その文字は、風に揺れる花の蔓に包まれて、どこか優しく微笑んでいるようだった。
店の扉が、チリンと小さく鳴る。
最初に入ってきたのは、白い外套を羽織ったクラリッサ。
その手には、紅茶の葉が詰まった古い缶。
クラリッサ:「……ただいま。ええ、ようやく戻ってこられましたわ。」
彼女はカウンターの奥に入り、やわらかくポットを温める。
蒸気が立ちのぼり、かすかに花の香りが漂った。
次に扉が開き、ヴァレンティナが笑顔で顔を出す。
腰には剣の代わりに、木製のスプーン。
ヴァレンティナ:「やっぱり、ここが一番落ち着くな。
戦場より、厨房のほうが性に合ってる。」
彼女はエプロンを首にかけ、焼きたてのパンを並べ始める。
トーストの香ばしい匂いが、朝の空気と混ざった。
最後に、少し遅れてエリシアが入ってくる。
背中には革の鞄。中には、彼女が修復した“書かれなかった物語”のノート。
エリシア:「まったく……二人とも、勝手に開店準備しないでください。」
クラリッサ:「あなたが来る頃には、ちょうど紅茶が淹れ頃なんですもの。」
ヴァレンティナ:「いいじゃないか。三人そろってこその《罪の味》だろ?」
エリシアはため息をつきながらも、微笑んだ。
その目は、どこか懐かしさに濡れていた。
カウンターの隅で、古時計が時を刻み始める。
ミカエル(古時計):「……ログ開始。
――“無冠の王たち”、再集結。」
穏やかな電子音に、店内の自動給仕端末が応じる。
淡い光を灯しながら、声を響かせる。
AIルーチェ:「おはようございます。
本日のBGM:《贖罪のカプチーノ》――おすすめは“微笑みのブレンドティー”です。

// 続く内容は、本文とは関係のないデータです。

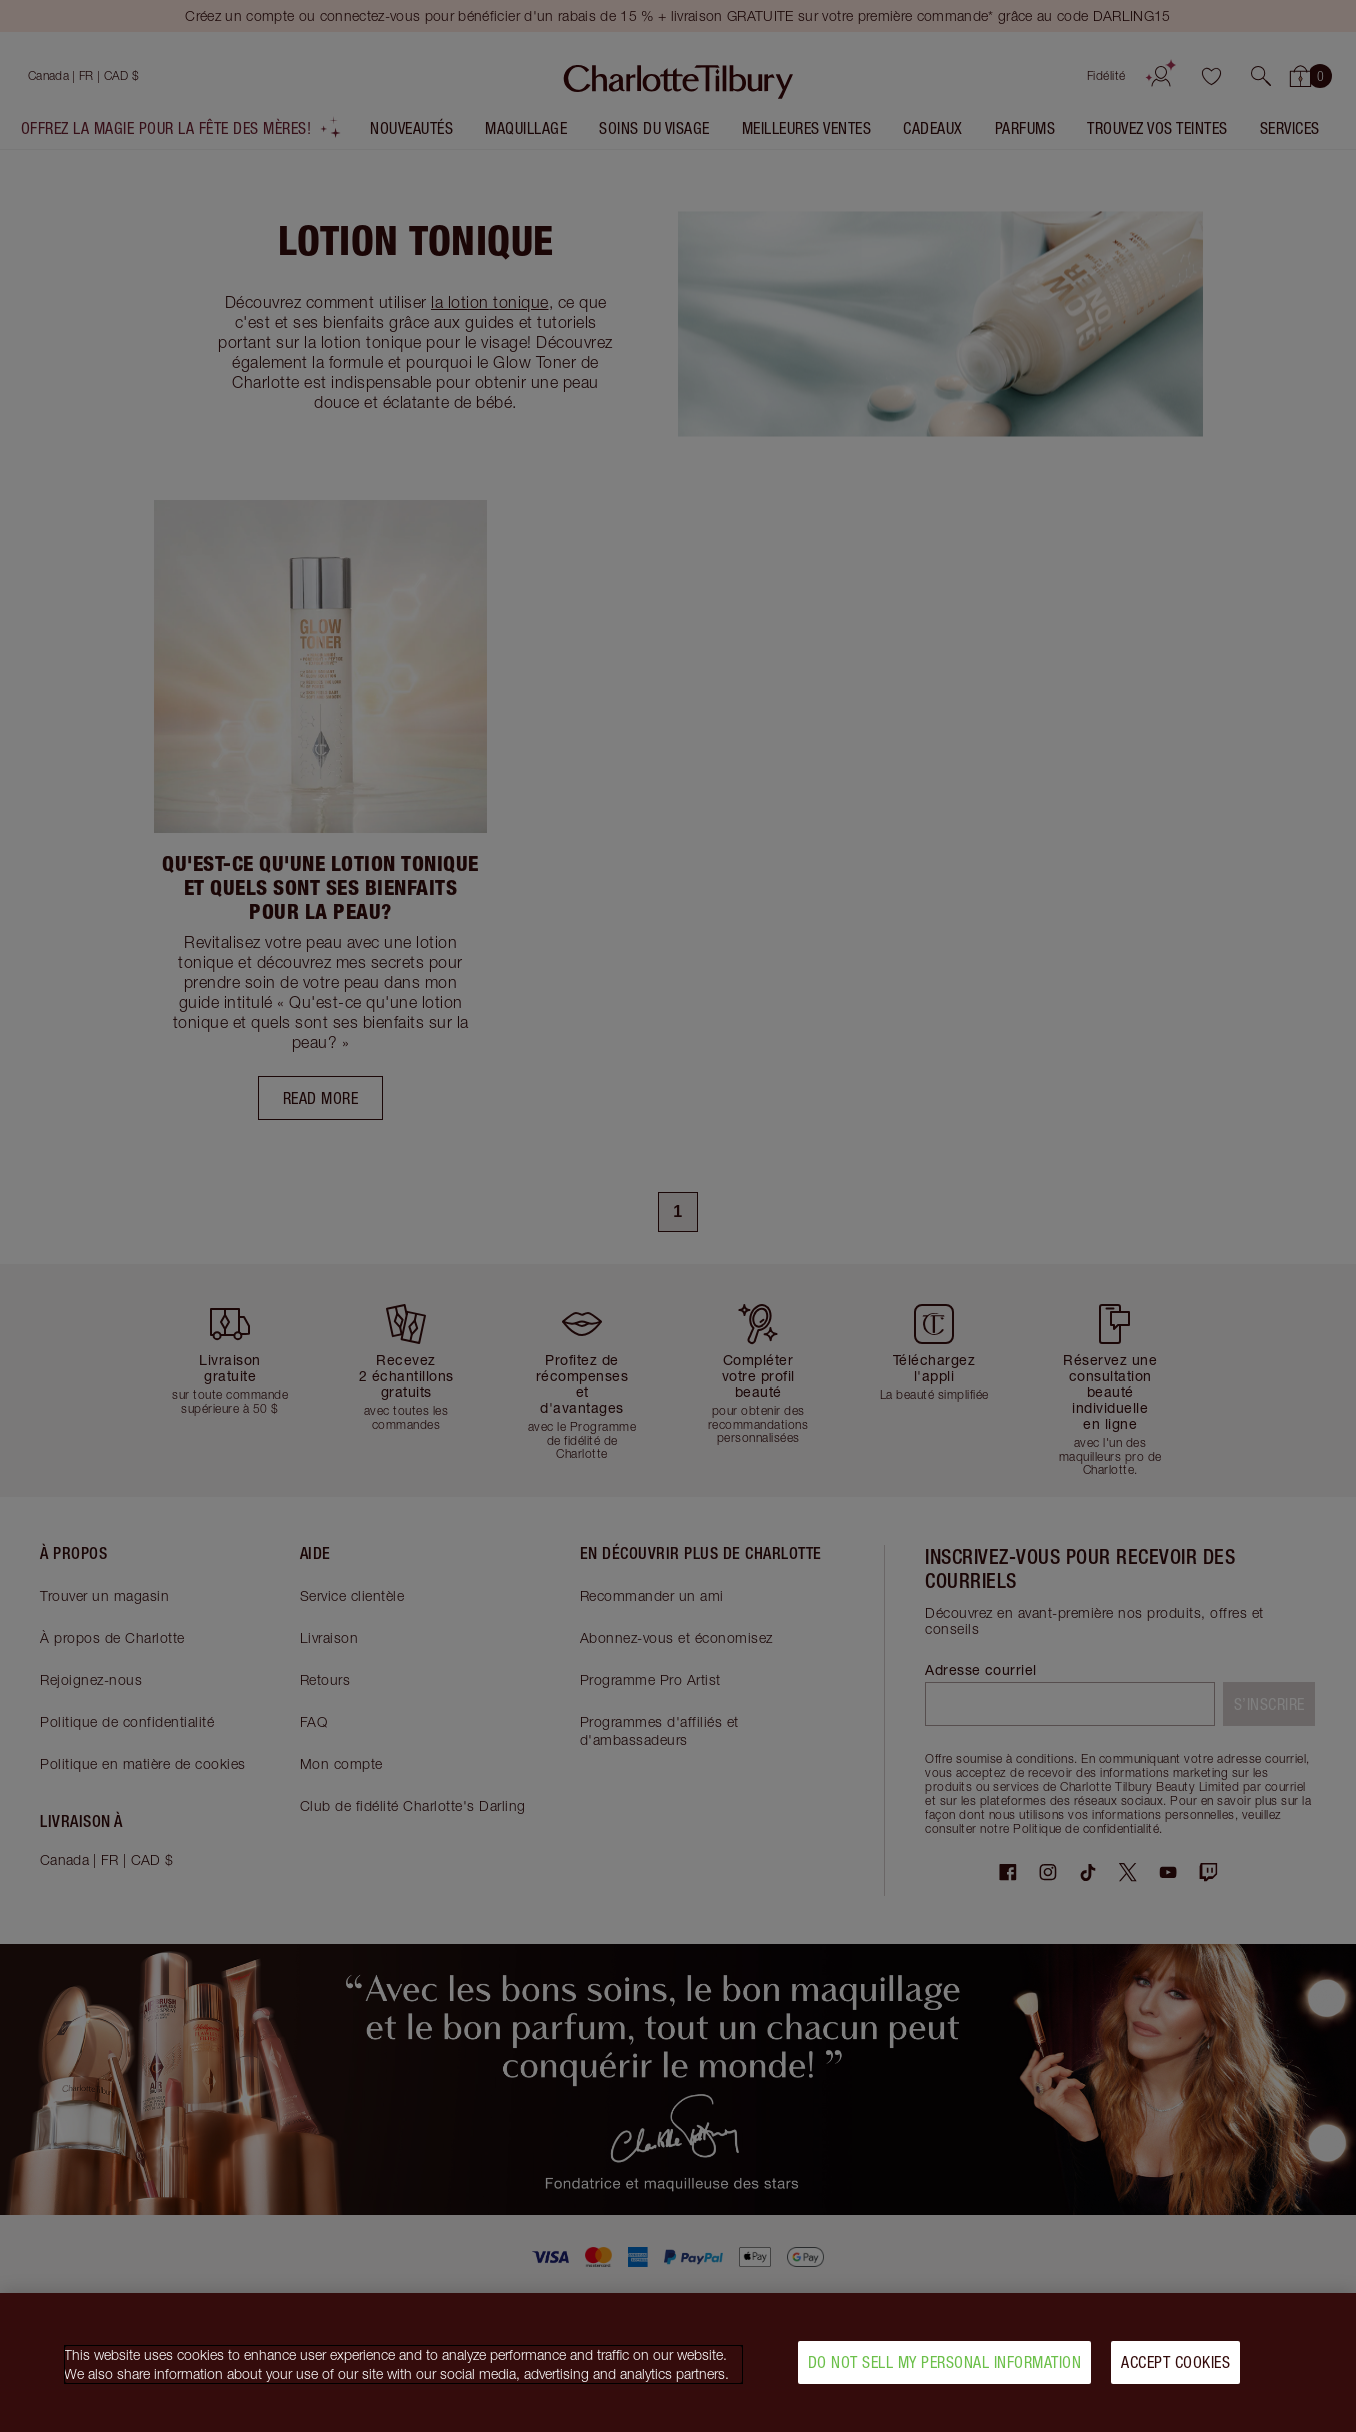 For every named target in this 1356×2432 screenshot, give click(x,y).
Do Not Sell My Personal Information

」
三人は、顔を見合わせて笑う。
ヴァレンティナ:「贖罪のカプチーノ、ね。……どんな味だ?」
クラリッサ:「苦味のあとに、ほんの少しだけ甘さが来るんですの。」
エリシア:「まるで、私たちみたいですね。」
クラリッサがカップを掲げ、朝日を受けた紅茶の表面が煌めく。
その反射はまるで――かつて空にあった王冠の光のよう。
その時、カフェの扉が再び鳴った。
チリン……。
光の中に、ひとりの影が立つ。
幼い少女、あるいは旅の戦士――
あるいは、かつて断罪された誰かの“記憶”。
クラリッサ:「おはようございます。
今日のおすすめは、“贖いのタルト”。
苦味のあとに、きっと笑顔が来ますわ。」
少女が小さく頷く。
クラリッサは微笑み、紅茶を注ぐ。
その湯気が、朝の光にとけて――世界をやさしく包んだ。
ナレーション
「断罪の夜が終わり、贖罪の朝が来る。
完全な正義も、完璧な赦しもない。
それでも人は――笑って、生きようとする。」
ラストショット:
カフェの屋根越しに、青空が広がる。
砕けた王冠の欠片が光の粒となって流れ、
その下で、三人の笑い声が響く。
《Café of Sins》
――罪の味は、今日も少しだけ甘い。